Nature as Evil, But Only in Comparison to Spirit
From the standpoint of Spirit, reason, self-consciousness, and freedom, Nature is evil only insofar as it resists or halts the development of Spirit. Nature is the domain of finitude: things die, degrade, collapse. Nothing in Nature is truly self-sustaining or self-determining. All is contingent, all is ephemeral. Even atoms decay. The material world is a chain of causes and effects in which no entity is its own ground.
Spirit, by contrast, is self-determining. It is free. It is the realization of Being that is no longer external to itself but fully internal, aware, rational, and able to grasp universality. So when Nature is exalted above Spirit, as in materialist cosmologies that reduce thought to brain chemistry, or social theories that flatten freedom into instinct, it becomes evil. Not because it is unnatural to be natural, but because it is a reversal of the proper order of value: the lower mistaken for the higher.
Nature is good insofar as it is the precondition for Spirit, the scaffold upon which freedom is built. But it becomes evil when it is mistaken as an end in itself.
Animals and the Limits of Innocence
Consider animals: finite consciousnesses whose knowledge is tethered to instinct and particular ends. They are not evil. They act as they must, neither aware of good and evil nor able to question their nature. But now imagine a human being reduced to that level, incapable of abstract reasoning, devoid of social or moral insight, driven only by immediate desires.
We would say such a person has been wronged, even if they were happy. Their potential has been denied. Their capacity to understand and choose the Good has been taken from them. Even benevolently imposed ignorance, say, sheltering a child from moral development, becomes a form of evil when it blocks their path to freedom.

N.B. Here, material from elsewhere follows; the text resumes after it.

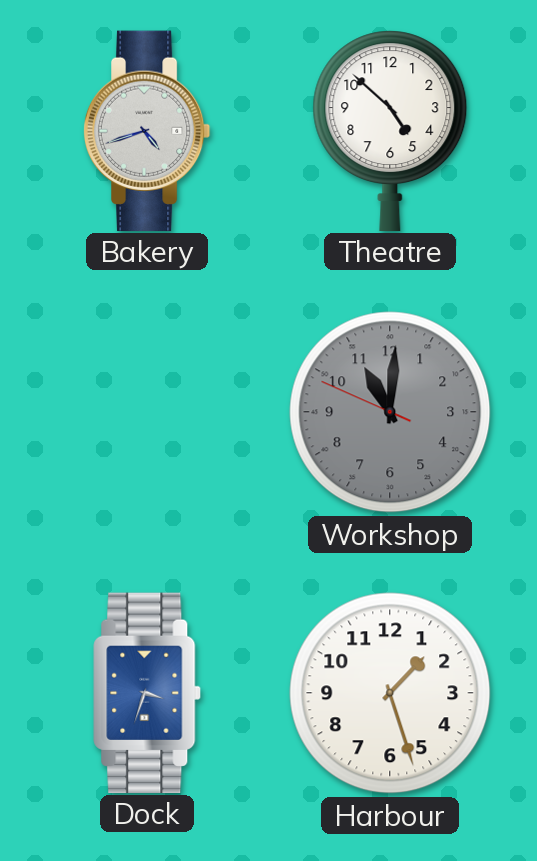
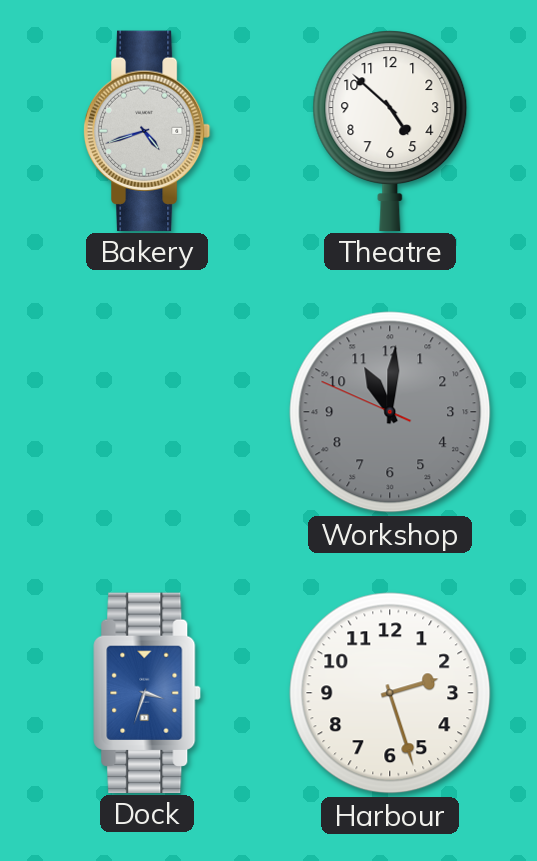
Harbour: 1:27 -> 2:27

This is where innocence becomes suspect. If evil is the absence or distortion of the Good, and the highest Good is freedom (understood as rational self-determination), then innocence, when it denies knowledge and responsibility, is a kind of evil. The innocent sociopath who harms others for pleasure, yet lacks all comprehension of why this might be wrong, is not morally evil, but they are ontologically evil. Their being, as it stands, blocks the emergence of the ethical world.

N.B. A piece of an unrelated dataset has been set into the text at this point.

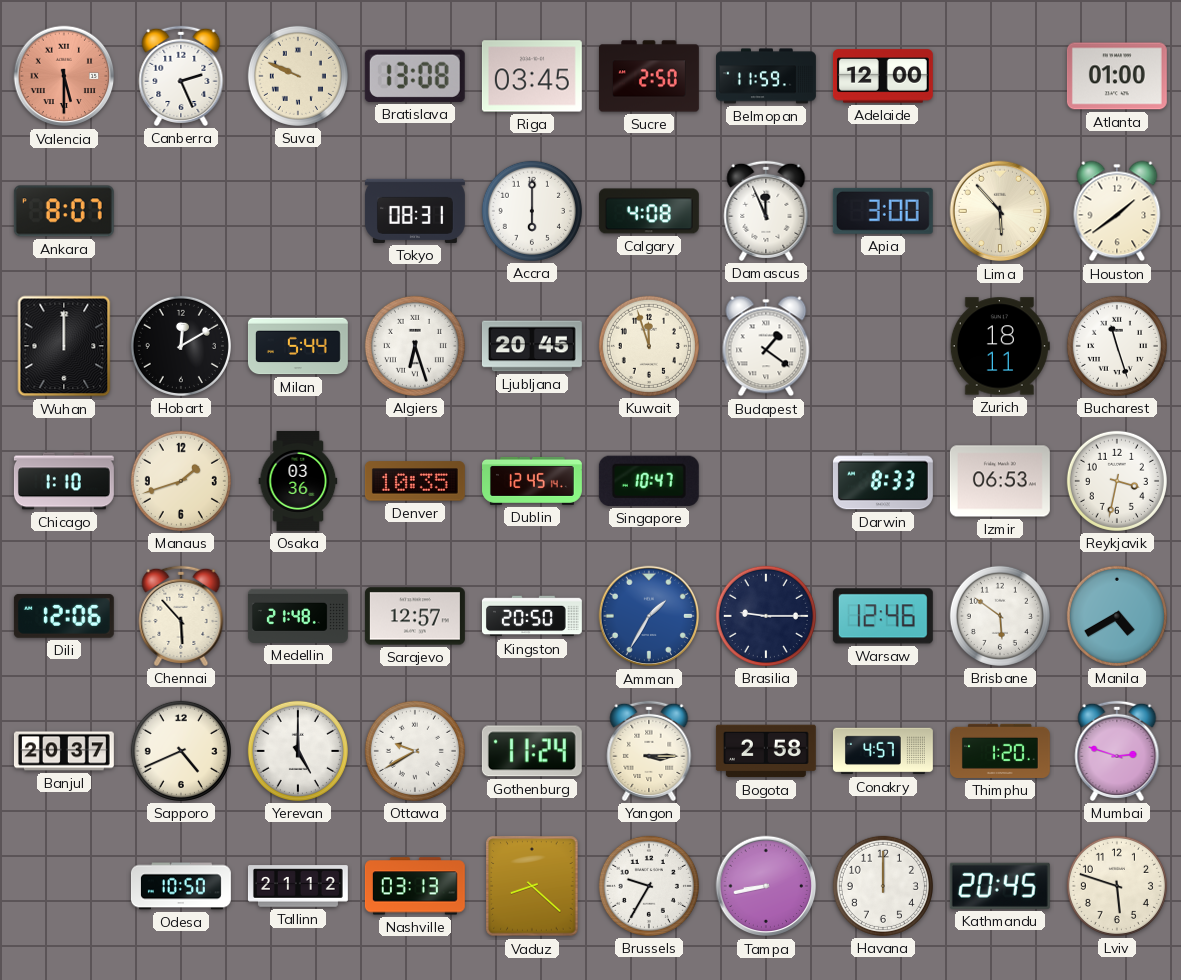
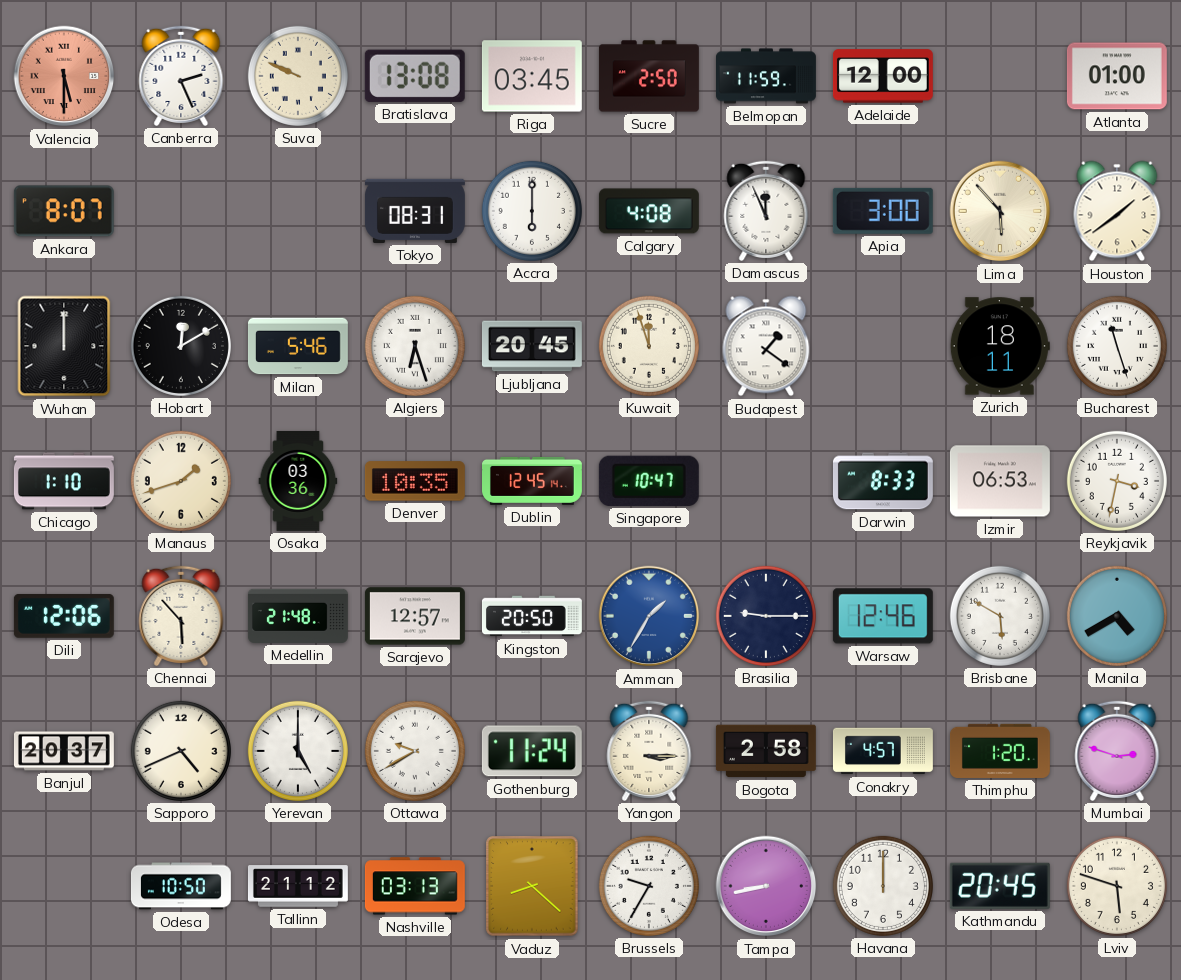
Milan: 5:44 -> 5:46
Brisbane: 5:51 -> 5:50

Hegel, Nature, and the Human Condition
Hegel offers a powerful lens through which to view this. He notes that man is evil "by nature" not because our essence is corrupt, but because Nature itself is the realm of contingency and particularity. The body tempts us to live in finite ends, pleasure, comfort, power, rather than in universal reason. The Natural is not evil by choice, but it tempts us to choose evil by mistaking instinct for essence.

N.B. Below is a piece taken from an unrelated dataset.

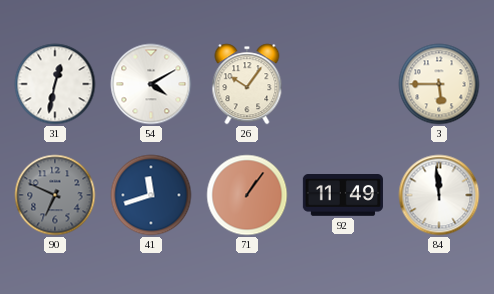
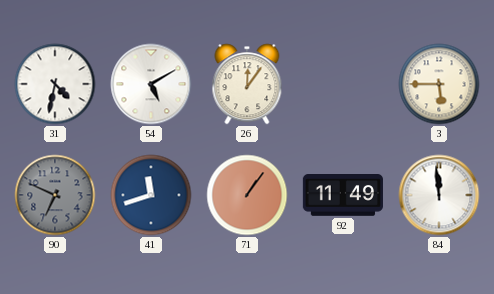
31: 12:32 -> 4:32
54: 4:10 -> 5:10
26: 10:06 -> 12:06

Our task, then, is not to kill the Natural, but to sublate it, to integrate it into Spirit. Just as the body becomes not an obstacle but an instrument of freedom when rightly ordered, so too must we reclaim Nature from within, not reject it from without.
So What Is Evil?
Evil is not simply doing wrong. It is the absence of a higher good where one ought to be. It is the ignorance that could have been knowledge. The innocence that should have become wisdom. The freedom that was possible, but never realized. It is always a lack, but a lack that has real consequences.
In this sense, evil is both tragic and inevitable. But it is not victorious. Like cancer, it devours the good it depends upon, and in doing so, destroys itself. Its triumph is always temporary, its logic always flawed. For evil is finite, and the Good, freedom, Spirit, God, is infinite.
And so, the path away from evil is not merely moral, but ontological. It is the path of becoming who we are in truth: rational, free, universal beings capable of knowing not just what is, but what ought to be.